Giriş

Bu çalışma, arsa payı karşılığı inşaat sözleşmelerinde yüklenicinin inşaatı kararlaştırılan sürede teslim edememesi durumunda arsa sahibinin gecikme nedeniyle kira tazminatı talep etme, sözleşmede belirlenen kira bedelinin düşük kalması halinde artırım isteme ve gecikmeden kaynaklanan diğer zararlarını talep etme haklarını, sunulan Yargıtay ve Bölge Adliye Mahkemesi kararları ışığında analiz etmektedir. Çalışma, bu konudaki yerleşik içtihatları, farklı perspektifleri ve arsa sahibinin ileri sürebileceği taleplerin kapsamını ortaya koymayı amaçlamaktadır.

1. Gecikme Nedeniyle Kira Tazminatı Talep Hakkı

Yargı kararları, yüklenicinin teslim borcunda temerrüde düşmesi halinde arsa sahibinin kira tazminatı talep hakkının sözleşmede açıkça belirtilmemiş olsa dahi kanundan doğduğunu vurgulamaktadır. Bu hak, Borçlar Kanunu’nun borçlu temerrüdüne ilişkin genel hükümlerine dayanmaktadır.

Yargıtay 15. Hukuk Dairesi’nin 2008/4993 E., 2009/4456 K. sayılı kararında bu durum, “Yüklenicinin edimini zamanında ifa etmemesi nedeniyle arsa sahibinin gecikmeden kaynaklanan kira tazminatını talep ise kanundan doğan bir haktır” şeklinde net bir şekilde ifade edilmiştir. Benzer şekilde, Yargıtay Hukuk Genel Kurulu’nun 2022/448 E., 2023/506 K. sayılı kararı, bu hakkın asgari kapsamını belirlemiştir: “Sözleşmede gecikme tazminatı belirlenmemiş olsa dahi; arsa sahibinin zamanaşımı süresi içinde teslimi gereken tarihten itibaren en az mahalli piyasa rayiçlerine göre belirlenecek aylık rayiç kira seviyesinde saptanacak tazminatı istemesi mümkündür.”

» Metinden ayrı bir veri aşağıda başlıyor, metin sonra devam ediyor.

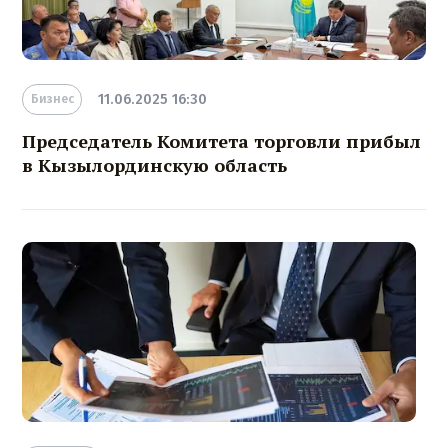
11.06.2025 16:30
Бизнес
Председатель Комитета торговли прибыл
в Кызылординскую область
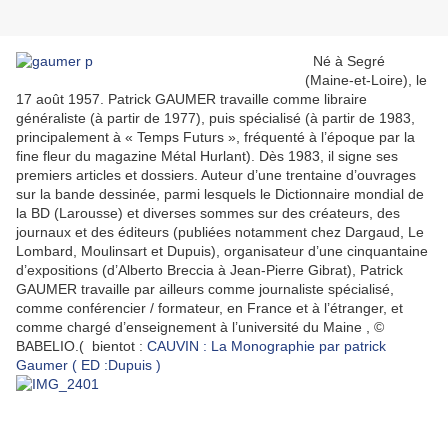
Né à Segré
(Maine-et-Loire), le
17 août 1957. Patrick GAUMER travaille comme libraire
généraliste (à partir de 1977), puis spécialisé (à partir de 1983,
principalement à « Temps Futurs », fréquenté à l’époque par la
fine fleur du magazine Métal Hurlant). Dès 1983, il signe ses
premiers articles et dossiers. Auteur d’une trentaine d’ouvrages
sur la bande dessinée, parmi lesquels le Dictionnaire mondial de
la BD (Larousse) et diverses sommes sur des créateurs, des
journaux et des éditeurs (publiées notamment chez Dargaud, Le
Lombard, Moulinsart et Dupuis), organisateur d’une cinquantaine
d’expositions (d’Alberto Breccia à Jean-Pierre Gibrat), Patrick
GAUMER travaille par ailleurs comme journaliste spécialisé,
comme conférencier / formateur, en France et à l’étranger, et
comme chargé d’enseignement à l’université du Maine , ©
BABELIO.( bientot :
CAUVIN : La Monographie par patrick
Gaumer ( ED :Dupuis )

Bu tazminat, inşaatın sözleşmeye uygun ve eksiksiz bir şekilde (genellikle yapı kullanma izin belgesi alınarak) teslim edildiği tarihe kadar talep edilebilir. Ancak, gecikmenin arsa sahibinin kendi kusurundan (örneğin, tapu devri gibi edimlerini yerine getirmemesinden) kaynaklandığı durumlarda, kusurlu olduğu dönem için tazminat talep edilemeyeceği de Yargıtay 15. Hukuk Dairesi’nin 2019/2101 E., 2019/3280 K. sayılı kararında belirtilmiştir.

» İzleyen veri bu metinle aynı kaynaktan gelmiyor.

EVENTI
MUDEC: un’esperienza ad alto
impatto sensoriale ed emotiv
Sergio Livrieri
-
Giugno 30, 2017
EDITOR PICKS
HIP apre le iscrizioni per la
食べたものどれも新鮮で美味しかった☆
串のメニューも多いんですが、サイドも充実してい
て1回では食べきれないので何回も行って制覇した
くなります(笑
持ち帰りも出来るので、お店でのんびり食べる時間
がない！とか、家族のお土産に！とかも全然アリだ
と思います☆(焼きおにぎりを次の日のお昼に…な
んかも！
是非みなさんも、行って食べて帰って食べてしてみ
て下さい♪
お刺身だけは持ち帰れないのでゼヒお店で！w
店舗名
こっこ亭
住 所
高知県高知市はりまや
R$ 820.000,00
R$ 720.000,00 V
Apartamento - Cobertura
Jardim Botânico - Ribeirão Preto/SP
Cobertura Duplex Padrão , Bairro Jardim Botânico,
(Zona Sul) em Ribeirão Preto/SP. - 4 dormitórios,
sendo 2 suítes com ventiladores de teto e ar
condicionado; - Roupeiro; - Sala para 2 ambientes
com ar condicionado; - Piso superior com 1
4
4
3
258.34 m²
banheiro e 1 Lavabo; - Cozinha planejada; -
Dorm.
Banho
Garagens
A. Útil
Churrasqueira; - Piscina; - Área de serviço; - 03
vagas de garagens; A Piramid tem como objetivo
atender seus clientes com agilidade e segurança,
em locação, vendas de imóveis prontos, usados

2. Arsa Payı Karşılığı İnşaat Sözleşmesinde Belirlenen Düşük Kira Bedelinin Artırılması

Sözleşmelerde gecikme tazminatı olarak belirlenen maktu bedellerin, enflasyon veya piyasa koşullarındaki değişiklikler nedeniyle zamanla çok düşük kalması sıkça karşılaşılan bir durumdur. Yargıtay, bu konuda hakkaniyet ve dürüstlük kuralını esas alan bir yaklaşım geliştirmiştir.

Yargıtay 15. Hukuk Dairesi’nin 2008/4993 E., 2009/4456 K. sayılı kararında bu ilke şu şekilde açıklanmıştır: “Maktu olarak kararlaştırılan kiranın uzun süreli gecikmelerde dahi geçerli olacağının kabul edilmesi yukarıda açıklanan nedenlerle, tarafların sözleşmeden bekledikleri yarar ile iyiniyet kuralları ve hakkaniyete aykırıdır.” Aynı Dairenin 2011/515 E., 2011/7200 K. sayılı kararında ise bu yaklaşımın yerleşik hale geldiği, Dairemizin maktu gecikme tazminatının değiştirilmeksizin uygulanması gerektiğine dair uygulamasından vazgeçilmesi gerektiği sonucuna ulaşılmıştır” ifadesiyle teyit edilmiştir. Bu kararlar uyarınca, sözleşmedeki maktu tazminat bedeli, mahkeme tarafından belirlenecek makul bir süre (genellikle ilk bir yıl) için geçerli kabul edilmekte, bu süreyi aşan gecikmeler için ise arsa sahibinin talebi üzerine rayiç kira bedeli üzerinden tazminat hesaplanmaktadır. Bazı sözleşmelerde ise bu sorun, baştan “o günkü rayiç bedel karşılığı kira ödeyeceği” (Yargıtay 15. HD, 2018/966 E., 2018/2576 K.) şeklinde hükümlerle çözülmektedir.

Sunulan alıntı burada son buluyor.